What the KKK and Jussie Smollett Have To Do With Accountability?

Accountability and truth always go together. If you’ve been following the news at all this week, you’ve learned about two outrageous news stories that whipped up intense emotions across the entire American social spectrum. The first involved the editor of a small-town Alabama newspaper, and the second involved a high-profile actor on a popular TV show. The two incidents may at first seem to be unrelated, but I’m convinced that they carry the same important lesson about accountability… for leaders and everyone else.

Goodloe Sutton is a white supremacist and a fan of the Ku Klux Klan who also happens to be the editor of a small town newspaper, the Lindel Democrat-Reporter. Sutton recently penned an editorial calling for the Ku Klux Klan to “ride again” and in the editorial expressed the wish that the Klan would get busy “cleaning up D.C.” of “Democrats in the Republican party, and Democrats who are planning to raise taxes in Alabama.” After the column attracted national attention, someone asked Sutton what he meant, exactly, by “cleaning up D.C.” – – and Sutton came out in favor of the shameful tradition of lynching, long a weapon of the racist, terrorist organization he champions.

Jussie Smollett is an African-American actor on the hit television show Empire. This week he was arrested and accused of filing a false report to Chicago Police about a January 29th incident that he claimed made him victim of a horrific hate crime, and that attracted major media attention when it was first reported. The evidence, according to the Chicago Police Department, indicates that he faked the attack. He now faces trial for the felony offense of filing a false police report.

Here, I believe, is the big lesson to take away from both of these sad incidents: lying is the opposite of accountability.

Effective leaders make a clear commitment to tell their people the truth. And both of these men lied through their teeth.

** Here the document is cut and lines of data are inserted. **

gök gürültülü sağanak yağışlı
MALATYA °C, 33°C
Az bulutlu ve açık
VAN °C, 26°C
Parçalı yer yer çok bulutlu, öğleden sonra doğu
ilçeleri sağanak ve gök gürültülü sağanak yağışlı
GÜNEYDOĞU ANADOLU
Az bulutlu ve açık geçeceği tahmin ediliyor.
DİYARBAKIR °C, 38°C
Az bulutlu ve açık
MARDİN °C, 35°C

Sutton lied when he promoted an organization founded on the principle that some human beings are inherently superior to others based on the color of their skin. That’s what he meant when he said that he wanted the Klan to ride again, and everyone knows it. Sutton was supporting that philosophy and claiming it to be true. It is not. It is false.

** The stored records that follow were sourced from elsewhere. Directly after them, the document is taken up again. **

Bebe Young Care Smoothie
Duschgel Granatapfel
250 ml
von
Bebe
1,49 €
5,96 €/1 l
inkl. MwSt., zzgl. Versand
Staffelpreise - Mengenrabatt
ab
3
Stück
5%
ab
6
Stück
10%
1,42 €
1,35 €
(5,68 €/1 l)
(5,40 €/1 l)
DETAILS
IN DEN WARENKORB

If prosecutors are to be believed, Smollett lied when he told the Chicago Police Department that he had been the victim of a hate crime. In so doing, he would have taken advantage of resources that could have been used to investigate real crimes and made sure the victims of actual hate crimes would continue to face the painful obstacles of skepticism and disbelief.

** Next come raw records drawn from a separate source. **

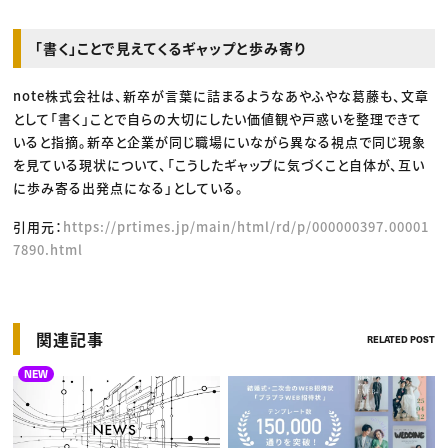
「書く」ことで見えてくるギャップと歩み寄り
note株式会社は、新卒が言葉に詰まるようなあやふやな葛藤も、文章
として「書く」ことで自らの大切にしたい価値観や戸惑いを整理できて
いると指摘。新卒と企業が同じ職場にいながら異なる視点で同じ現象
を見ている現状について、「こうしたギャップに気づくこと自体が、互い
に歩み寄る出発点になる」としている。
引用元：
https://prtimes.jp/main/html/rd/p/000000397.00001
7890.html
関連記事
RELATED POST
NEW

Accountable people make a commitment to work from facts, and to speak the truth. Period. When they encounter lies, they don’t perpetuate those lies or stand silent about them. They expose them. They know that just because someone says a lie doesn’t make it true.  Lying and accountability can never go together.

These two sickening episodes have much more in common than you might at first imagine, and they do each carry a clear benefit for the country. They each demand that we ask ourselves an important question about our own accountability: If we’re not willing to defend the truth, what are we willing to defend?